Learn from the business

It’s equally useful for self-organizing DevOps teams to benefit from business knowledge that has accumulated over the years. “One thing that often happens, particularly in technology organizations, is that we reinvent a lot of the things that have worked well in business units for decades,” says Donnie Berkholz, research director for development, DevOps, and IT Ops at 451 Research.

“We act like it’s a brand-new idea to do something like set up a collaborative culture” to help people organize, even across functional separations, he says. It’s not. Therefore, it’s possible “to learn from the great business literature that’s out there in terms of case studies and books and apply that to technology organizations.”

Take, for example, the idea of self-organizing DevOps teams pulling in their own membership as necessary to achieve a business goal. In a completely flat technical organization, which Berkholz notes represents a newer iteration of defining self-organizing teams, there are many difficulties inherent to the idea of “teams just coming together to congeal around a problem to be solved.”

But it is possible to take well-known statistics-based business approaches, like inventory management methods used to ensure that the right items are always available on retail shelves, to make certain that individuals with the right DevOps expertise are available on demand to take on necessary project roles, especially across different functions.

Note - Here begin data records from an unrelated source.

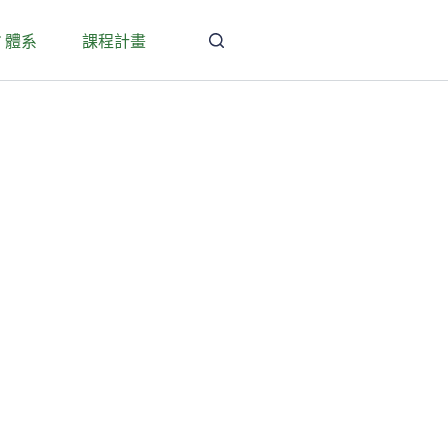
T 體系
課程計畫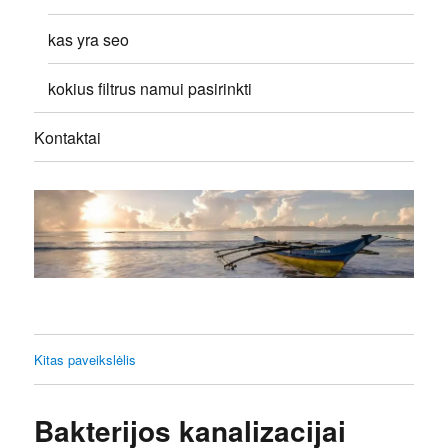
kas yra seo
kokius filtrus namui pasirinkti
Kontaktai
Kitas paveikslėlis
Bakterijos kanalizacijai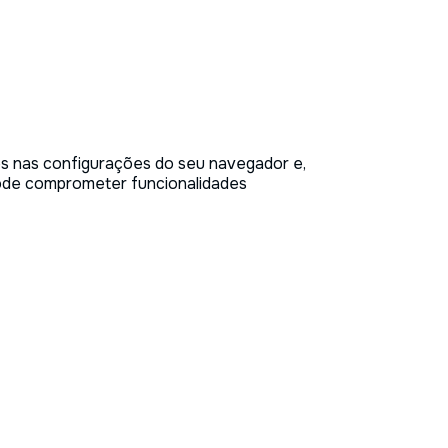
es nas configurações do seu navegador e,
pode comprometer funcionalidades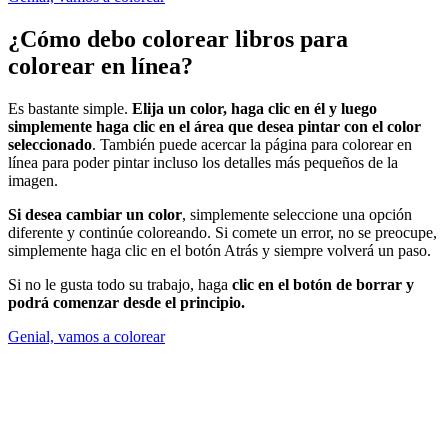
¿Cómo debo colorear libros para
colorear en línea?
Es bastante simple.
Elija un color, haga clic en él y luego
simplemente haga clic en el área que desea pintar con el color
seleccionado
. También puede acercar la página para colorear en
línea para poder pintar incluso los detalles más pequeños de la
imagen.
Si desea cambiar un color
, simplemente seleccione una opción
diferente y continúe coloreando. Si comete un error, no se preocupe,
simplemente haga clic en el botón Atrás y siempre volverá un paso.
Si no le gusta todo su trabajo, haga
clic en el botón de borrar y
podrá comenzar desde el principio.
Genial, vamos a colorear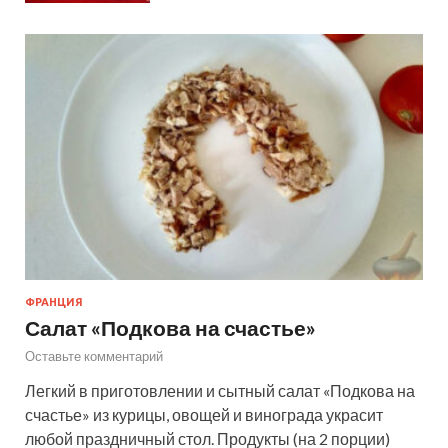
ФРАНЦИЯ
Салат «Подкова на счастье»
Оставьте комментарий
Легкий в приготовлении и сытный салат «Подкова на
счастье» из курицы, овощей и винограда украсит
любой праздничный стол. Продукты (на 2 порции)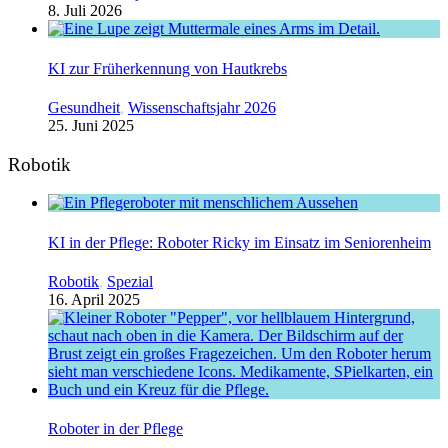
8. Juli 2026
KI zur Früherkennung von Hautkrebs
Gesundheit
,
Wissenschaftsjahr 2026
25. Juni 2025
Robotik
KI in der Pflege: Roboter Ricky im Einsatz im Seniorenheim
Robotik
,
Spezial
16. April 2025
Roboter in der Pflege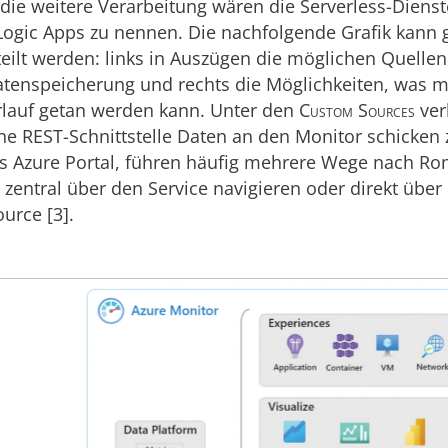
r die weitere Verarbeitung wären die Serverless-Diens
ogic Apps zu nennen. Die nachfolgende Grafik kann g
eilt werden: links in Auszügen die möglichen Quellen 
atenspeicherung und rechts die Möglichkeiten, was m
rlauf getan werden kann. Unter den
Custom Sources
verb
ne REST-Schnittstelle Daten an den Monitor schicken
s Azure Portal, führen häufig mehrere Wege nach Ro
zentral über den Service navigieren oder direkt über
urce [3].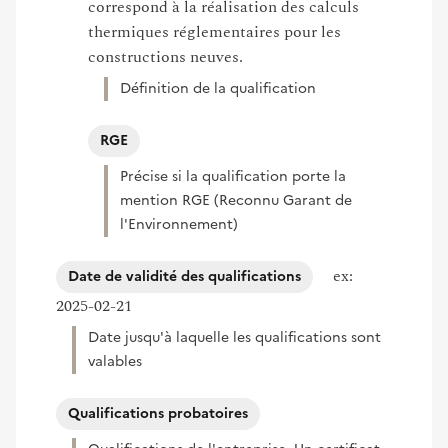
correspond à la réalisation des calculs
thermiques réglementaires pour les
constructions neuves.
Définition de la qualification
RGE
Précise si la qualification porte la
mention RGE (Reconnu Garant de
l'Environnement)
ex:
Date de validité des qualifications
2025-02-21
Date jusqu'à laquelle les qualifications sont
valables
Qualifications probatoires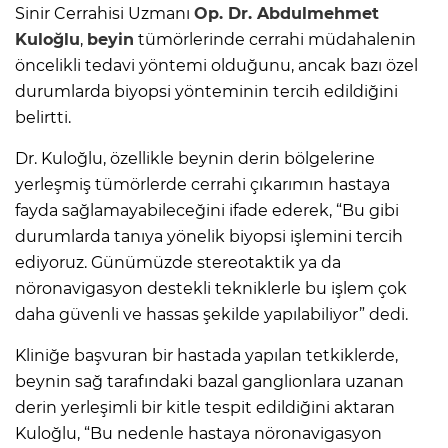
Sinir Cerrahisi Uzmanı
Op. Dr. Abdulmehmet
Kuloğlu
,
beyin
tümörlerinde cerrahi müdahalenin
öncelikli tedavi yöntemi olduğunu, ancak bazı özel
durumlarda biyopsi yönteminin tercih edildiğini
belirtti.
Dr. Kuloğlu, özellikle beynin derin bölgelerine
yerleşmiş tümörlerde cerrahi çıkarımın hastaya
fayda sağlamayabileceğini ifade ederek, “Bu gibi
durumlarda tanıya yönelik biyopsi işlemini tercih
ediyoruz. Günümüzde stereotaktik ya da
nöronavigasyon destekli tekniklerle bu işlem çok
daha güvenli ve hassas şekilde yapılabiliyor” dedi.
Kliniğe başvuran bir hastada yapılan tetkiklerde,
beynin sağ tarafındaki bazal ganglionlara uzanan
derin yerleşimli bir kitle tespit edildiğini aktaran
Kuloğlu, “Bu nedenle hastaya nöronavigasyon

“It takes a lot of process overhead to put into place the things that can make self-organizing teams work well. [But] if you can make it work, there is the tremendous benefit of being able to have the right expertise to attack any problem at any time.”
—Donnie Berholz, 451 Research

Similarly, self-organizing DevOps teams will be better poised for progress if individuals are hired for adaptability, given the speed at which technology changes and the need to be able to change with it, he says. It’s also critical to get incentives right to ensure that DevOps pros understand the efforts for which they’ll be rewarded, such as encouraging production engineers to better liaison with developers during the design process. “Again, this is a generic business problem of how to do business right,” he says, now applied to the self-organizing DevOps practice.

Plan for challenges

DevOps teams may confront interference to their inherent self-organization from external forces such as management, according to Bloomberg. Keeping their own team running smoothly, then, may be “less about incorporating self-organization than resisting externally imposed organization,” he says.

When management does work against DevOps’ own self-organization efforts, the results could be bad. Jeanne Morain, a digital/cloud strategist and author at iSpeakCloud, recounts the story of one DevOps director who self-organized efforts outside of executive leadership as a demonstration of why the model would benefit the business.

He wound up demoted to an analyst role because leadership felt that his efforts distracted others on the DevOps teams from their primary roles—and also because leaders believed it was their domain to define new roles and responsibilities. “He is very good at what he does, so they kept him,” she says. “His approach was just not appreciated.”

When executive leadership trouble strikes, Bloomberg recommends that DevOps teams engage in an open discussion of how best to meet business goals with executives.

“The challenge is to raise the awareness of the goals from specific, tactical deliverables to the more strategic goals,” he says. In the case of DevOps, Bloomberg says, that means continually circling back to the main issue: Realizing business velocity in the face of dynamic business requirements.